Tor (The Onion Router) is an internet communication network built on privacy and anonymity. Much of the attention that Tor receives comes from the malicious segment of users that leverage the Tor network to conduct attacks while concealing their location. This negative association and challenge in attribution have led most organizations to block traffic coming from the Tor network.
Proofpoint Emerging Threats has many security feeds and intrusion detection system (IDS) signatures that help defenders detect cyber threats. We will be utilizing the Tor IDS alert rules provided by Emerging Threats (ET) for this blog post.
The ET Tor rules detect ingress source address anonymization using Tor exit nodes. However, what if you want to know if potentially compromised hosts on your network communicate outbound to a Tor relay?
There are several ways to solve this problem using the ET Tor rules. We will only cover one solution.
The text below is an excerpt of the ET Tor rules before modification:
alert tcp [184.108.40.206,220.127.116.11,18.104.22.168,22.214.171.124,126.96.36.199,188.8.131.52,184.108.40.206,220.127.116.11,18.104.22.168,22.214.171.124] any -> $HOME_NET any (msg:"ET TOR Known Tor Exit Node Traffic group 1"; reference:url,doc.emergingthreats.net/bin/view/Main/TorRules; threshold: type limit, track by_src, seconds 60, count 1; classtype:misc-attack; flowbits:set,ET.TorIP; sid:2520000; rev:4293; metadata:affected_product Any, attack_target Any, deployment Perimeter, tag TOR, signature_severity Audit, created_at 2008_12_01, updated_at 2020_12_28;)
The source and destination in the Suricata rule above are the portions that we need to swap globally. We also need to ensure that our $HOME_NET is configured correctly and represents our actual local network subnet(s).
The following steps will create an inverse version of the ET Tor rules we can use in our detection software.

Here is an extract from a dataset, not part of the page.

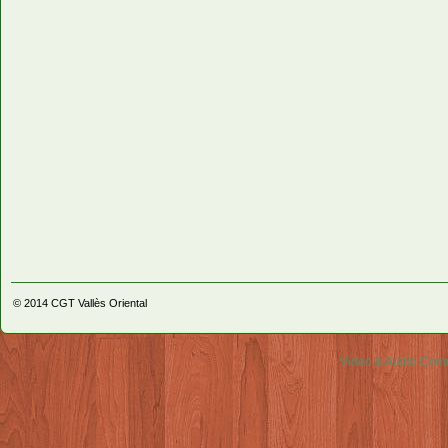
© 2014
CGT Vallès Oriental
Video & Audio Comm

Step one: Download the rules
wget -qN https://rules.emergingthreats.net/open/suricata-5.0/rules/tor.rules
Step two: use sed and regular expression substitution to swap the relevant bits around
sed -E s'/(\[.*\])([^\$]+)(\$HOME_NET)/\3\2\1/gm' < tor.rules > tor-inverse.rules
The same rule we saw earlier now looks like the following:
alert tcp $HOME_NET any -> [126.96.36.199,188.8.131.52,184.108.40.206,220.127.116.11,18.104.22.168,22.214.171.124,126.96.36.199,188.8.131.52,184.108.40.206,220.127.116.11] any (msg:"ET TOR Known Tor Exit Node Traffic group 1"; reference:url,doc.emergingthreats.net/bin/view/Main/TorRules; threshold: type limit, track by_src, seconds 60, count 1; classtype:misc-attack; flowbits:set,ET.TorIP; sid:2520000; rev:4293; metadata:affected_product Any, attack_target Any, deployment Perimeter, tag TOR, signature_severity Audit, created_at 2008_12_01, updated_at 2020_12_28;)
Notice the $HOME_NET variable is now the source. When the conversion is complete, place the file where appropriate for your IDS.
The ET rules are updated regularly. We recommend that you automate the conversion if you need to adapt this or any other signature for your environment.
Thanks for reading.
2 thoughts on “Detecting Tor communication”
I thought those were only exit nodes. How come this is not included with ET rules?
Hello, the ET rules do include the tor exit nodes.
However, the ET rules only consider traffic coming from a tor exit node to a system in your $HOME_NET. If you manage a network where tor isn’t filtered, the default rules could be sufficient. However, suppose the traffic originates from your network outbound to a tor exit node and is filtered. In that case, you may never see the default ET rule fire. That specific use case provides information on hosts that may need to be investigated. I hope that helps.